[Saved data entries]
□ □ □ □

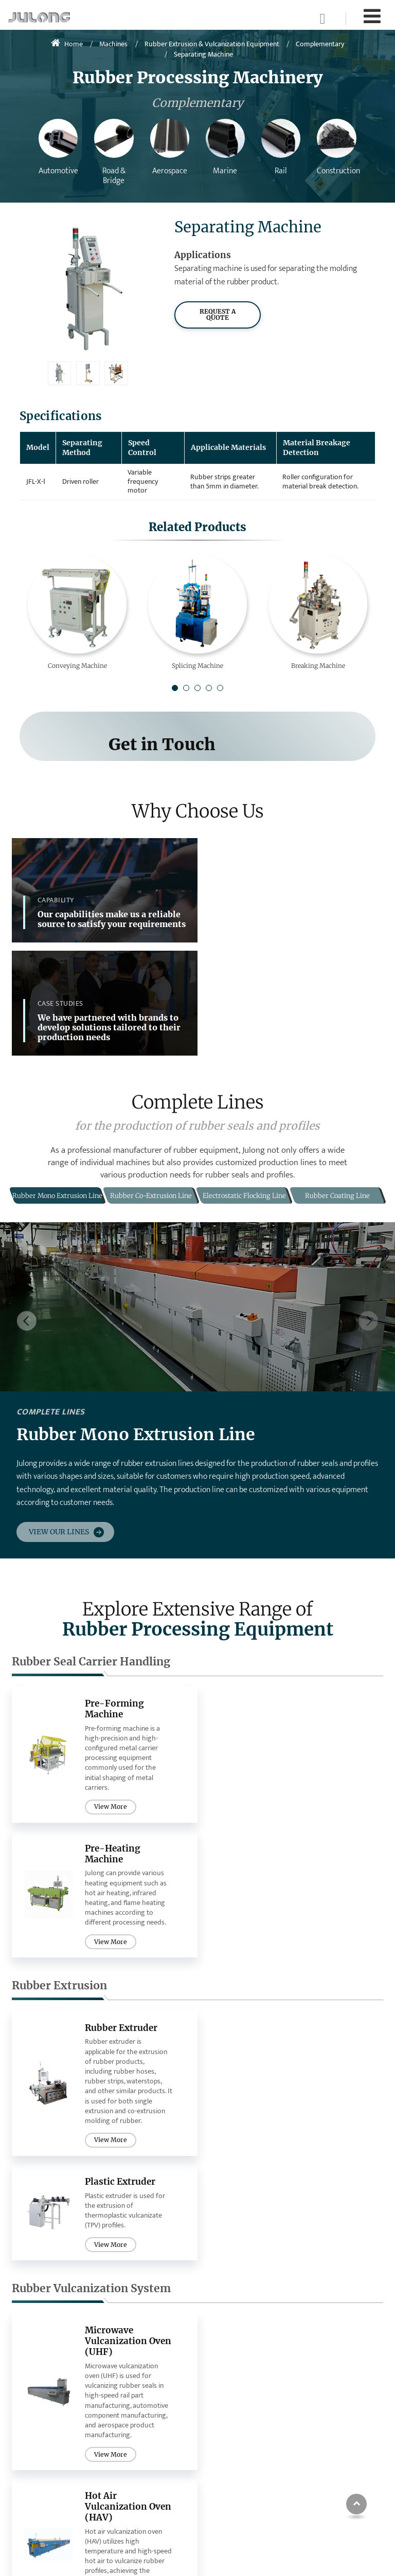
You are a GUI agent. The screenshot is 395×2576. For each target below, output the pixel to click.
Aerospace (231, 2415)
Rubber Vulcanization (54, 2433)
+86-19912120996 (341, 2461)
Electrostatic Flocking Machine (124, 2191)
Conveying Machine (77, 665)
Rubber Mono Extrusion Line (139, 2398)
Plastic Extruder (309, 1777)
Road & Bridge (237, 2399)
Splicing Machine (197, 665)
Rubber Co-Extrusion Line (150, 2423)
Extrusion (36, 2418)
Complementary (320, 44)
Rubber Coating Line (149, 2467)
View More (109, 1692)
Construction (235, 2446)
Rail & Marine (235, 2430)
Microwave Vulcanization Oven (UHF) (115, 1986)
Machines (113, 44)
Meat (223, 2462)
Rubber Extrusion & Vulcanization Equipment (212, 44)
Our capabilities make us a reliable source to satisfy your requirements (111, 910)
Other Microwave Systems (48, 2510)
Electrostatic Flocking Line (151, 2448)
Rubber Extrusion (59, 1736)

□ □ □ □

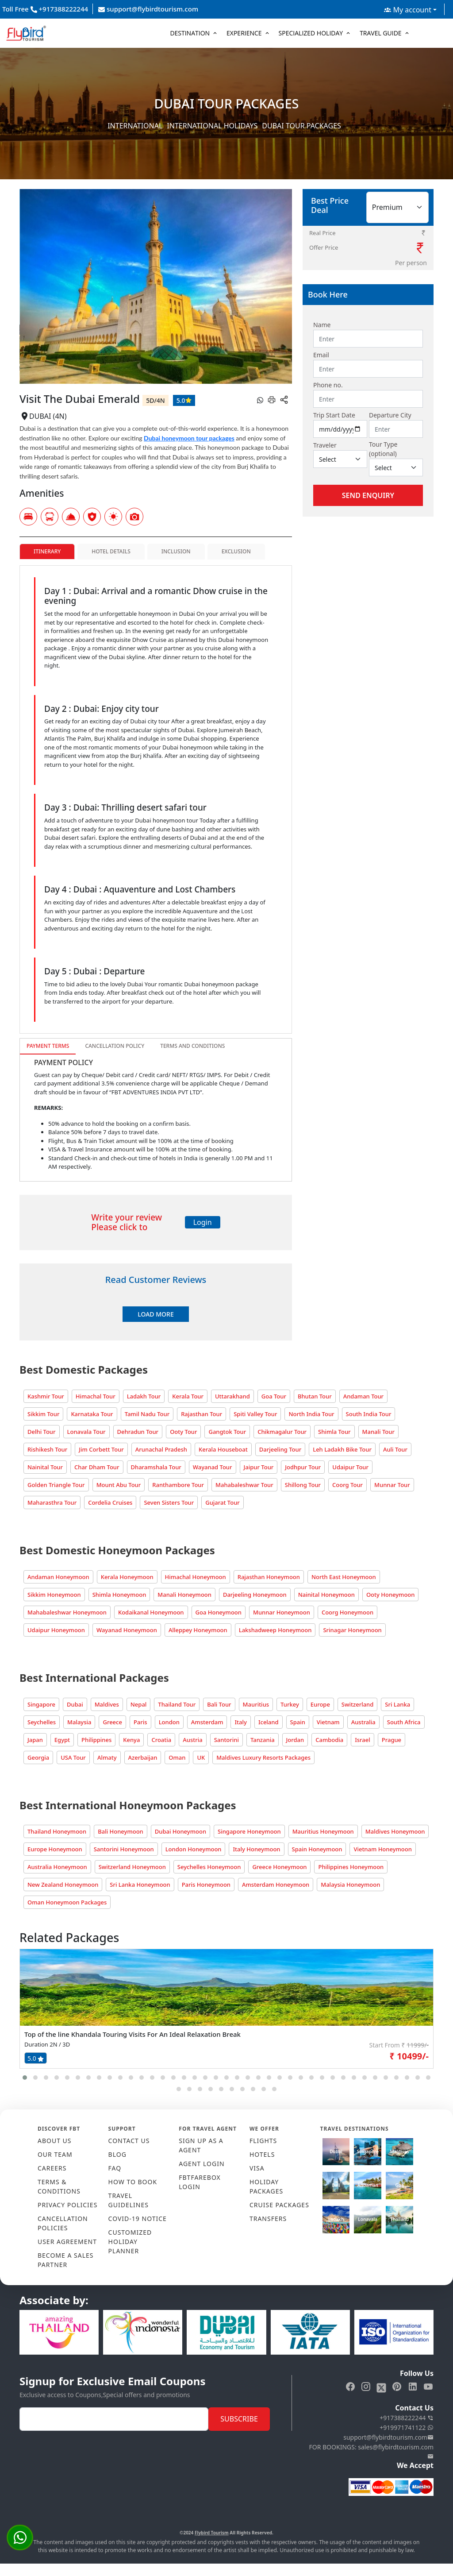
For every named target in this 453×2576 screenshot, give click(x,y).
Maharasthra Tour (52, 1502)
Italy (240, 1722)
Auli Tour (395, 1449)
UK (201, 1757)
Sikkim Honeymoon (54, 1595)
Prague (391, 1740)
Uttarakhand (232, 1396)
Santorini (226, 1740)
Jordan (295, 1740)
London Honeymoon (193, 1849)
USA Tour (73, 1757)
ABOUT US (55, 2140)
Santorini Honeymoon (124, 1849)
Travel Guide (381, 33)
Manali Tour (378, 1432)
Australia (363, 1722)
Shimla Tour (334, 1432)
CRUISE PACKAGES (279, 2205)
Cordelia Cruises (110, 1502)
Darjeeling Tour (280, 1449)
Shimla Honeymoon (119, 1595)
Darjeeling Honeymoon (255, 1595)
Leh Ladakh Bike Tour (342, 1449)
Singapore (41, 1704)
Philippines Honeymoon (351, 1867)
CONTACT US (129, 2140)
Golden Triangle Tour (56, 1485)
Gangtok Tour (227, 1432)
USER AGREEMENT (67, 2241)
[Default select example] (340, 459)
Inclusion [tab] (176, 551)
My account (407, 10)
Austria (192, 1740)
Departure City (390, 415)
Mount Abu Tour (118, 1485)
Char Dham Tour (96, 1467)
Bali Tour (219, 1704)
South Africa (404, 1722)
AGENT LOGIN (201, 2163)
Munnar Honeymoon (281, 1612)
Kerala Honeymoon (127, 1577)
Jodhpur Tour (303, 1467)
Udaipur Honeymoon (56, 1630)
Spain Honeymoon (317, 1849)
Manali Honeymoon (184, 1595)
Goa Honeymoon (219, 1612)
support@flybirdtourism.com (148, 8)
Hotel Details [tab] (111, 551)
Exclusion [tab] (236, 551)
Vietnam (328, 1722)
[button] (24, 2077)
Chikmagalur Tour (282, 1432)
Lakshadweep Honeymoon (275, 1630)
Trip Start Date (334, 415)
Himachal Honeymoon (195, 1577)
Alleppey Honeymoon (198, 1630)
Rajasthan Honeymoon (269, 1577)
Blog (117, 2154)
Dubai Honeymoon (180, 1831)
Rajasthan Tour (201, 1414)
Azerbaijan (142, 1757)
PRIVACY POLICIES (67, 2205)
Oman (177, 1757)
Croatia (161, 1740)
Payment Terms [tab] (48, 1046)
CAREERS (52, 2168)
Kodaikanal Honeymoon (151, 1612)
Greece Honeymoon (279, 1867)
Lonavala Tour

□ □ □ □

- **TASK TO CARRY OUT**
Among the entries above, the line containing "Uttarakhand (232, 1396)", the line containing "CRUISE PACKAGES (279, 2205)", and all lines between them are to be restated word for word; nothing else belongs in the reply.

- **SOLUTION BELOW**
Uttarakhand (232, 1396)
Santorini (226, 1740)
Jordan (295, 1740)
London Honeymoon (193, 1849)
USA Tour (73, 1757)
ABOUT US (55, 2140)
Santorini Honeymoon (124, 1849)
Travel Guide (381, 33)
Manali Tour (378, 1432)
Australia (363, 1722)
Shimla Tour (334, 1432)
CRUISE PACKAGES (279, 2205)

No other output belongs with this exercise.